Como no le pude parar el cuento a Oscar tuve que decirle que si, que si lo de eso tan
raro, que Marta no entendía, pobrecita, ya vez. En eso ella gritó como desde el fondo de la
boca de un perro para preguntar quien era yo. Oscar le gritó mi nombre y no me gustó
sentir mi nombre el la boca mugrosa de Oscar.
-¿cómo va lo de tus cuadros?- Me preguntó Marta.
-¡Marta!- Gritó Oscar
-¿Dime, cómo va lo de tus cuadros? ¡Lo de tus cuadros!- volvió a preguntar Marta en vos
más alta.
-¡Marta! ¡Lo tengo ahora mismo! ¡No es el momento! ¡Me está sucediendo! ¡Te lo dije, ven
a ver!
- ¡Los cuadros! Volvió a gritar marta ¡Los cuadros!
-¡No!, ¡No!, ¡No!- Concluyó Oscar.

Yo ya no estaba ahí, yo andaba en lo de unos cuadros que había querido colgar ayer y ese
precisamente era el día de mañana que había pensado anoche. Cuando vi al niño pensé en
alejarlo de Oscar, en dejarle algunas tareas fáciles como detenerme los clavos o
preguntarle si estaba derecho o si más a la derecha, y que él me dijera ¡No, no… ahí! y que
al final quedara chueco, todos los personajes apretados, unos enzima de otros, en una
esquina, casi saliéndose del cuadro para estrellarse en el suelo.
Le grité a Marta, que no salía, si me dejaba pasear al niño un rato porque pobrecito.,
Resultó que sí, me despedí de Oscar con la mano y algunos dedos y nos fuimos a la calle.
El niño se llama Miguel y cuando lo paseo me cuido de no mirarlo mucho por que
tiene la facilidad de saber cuándo lo ven y como le es costumbre no deja de ver la cosas
hasta que lo hartan por inmóviles o por no decidirse si pasar de una rama a otra mientras se
balancean. También corre hacia el final de las escaleras aunque sean eléctricas y yo me
canso nada más de verlo. También cuenta cosas de su maestra o los cuentos que les leen, él
siempre se acuerda de todo. Lo que más aprende de mí es a quedarse callado, esta vez él
empezó primero.

***

Entramos, no pudo salir peor, Ursula… apareció desnuda, flácida, de repente, como
si alguien la hubiera empujado a salir, así era de torpe. Ante tal asalto el niño hizo lo mismo
que yo pero desde más abajo, mas cerca y con más silencio, lo mismo; Los dos
confundimos el cuerpo de Ursula con el de una gallina.
Miguel ya conocía el lugar pero a ella era la primera vez, lo tomé de la mano y nos
fuimos a donde guardo las herramientas mientras Ursula se contoneaba o hacía el esfuerzo
para regresar a la sala. Le pasé a Miguel los clavos envueltos en papel periódico y nos
fuimos a su ritmo al murote la sala donde colgaríamos los cuadros, ahí estaba ella, tapada
con un cojín enorme que sólo dejaba ver aquellos bultos de pétalos que, dice, son sus pies
y su rostro rojo, enorme.
—Ella es una amiga, Ursula...- le dije y volteó a verla y sólo la vio, la vio solamente y
luego me miró a mí. Ella le dijo “bonito” mientras se arreglaba el cabello con un peine y sin
dejar de mirarlo.
Apoyé la punta de un clavo en la pared y empuñé el martillo.
-¿A dónde se va la mezcla cuando clavas un clavo? preguntó Miguel…

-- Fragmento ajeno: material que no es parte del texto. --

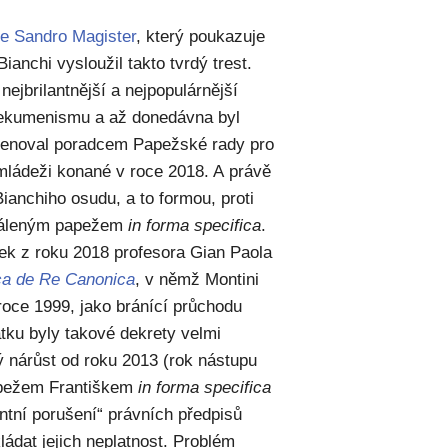
je Sandro Magister
, který poukazuje
ianchi vysloužil takto tvrdý trest.
nejbrilantnější a nejpopulárnější
 ekumenismu a až donedávna byl
jmenoval poradcem Papežské rady pro
mládeži konané v roce 2018. A právě
ianchiho osudu, a to formou, proti
hváleným papežem
in forma specifica
.
nek z roku 2018 profesora Gian Paola
ca de Re Canonica
, v němž Montini
 roce 1999, jako bránící průchodu
tku byly takové dekrety velmi
 nárůst od roku 2013 (rok nástupu
apežem Františkem
in forma specifica
antní porušení“ právních předpisů
ládat jejich neplatnost. Problém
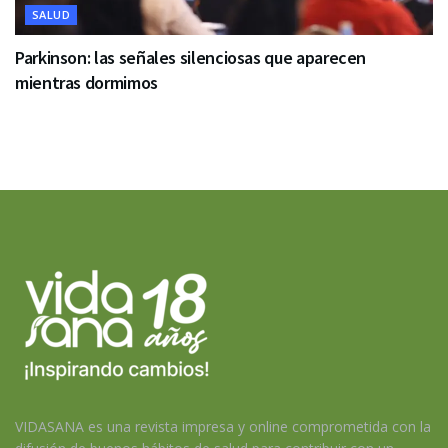
SALUD
Parkinson: las señales silenciosas que aparecen
mientras dormimos
VIDASANA es una revista impresa y online comprometida con la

Era cierto, tenía razón, ¿a dónde?, ¿adónde demonios se va la mezcla cuando el


acero la desplaza, de golpe, en un suspiro?, ¿donde queda?, ¿que pasa con ella?, ¿por qué?,
¿adónde?, ¿a dónde?

Así que lo tomé del brazo y nos salimos a la calle para poder buscarle una respuesta,
para poder pensar, porque yo no tengo las respuestas, no tengo las respuestas casi de
ninguna cosa. Además, no ver a Ursula y un helado le harían mejor al niño. En el camino
Miguel me preguntó si Ursula era una gallina y esa respuesta sí la conocía.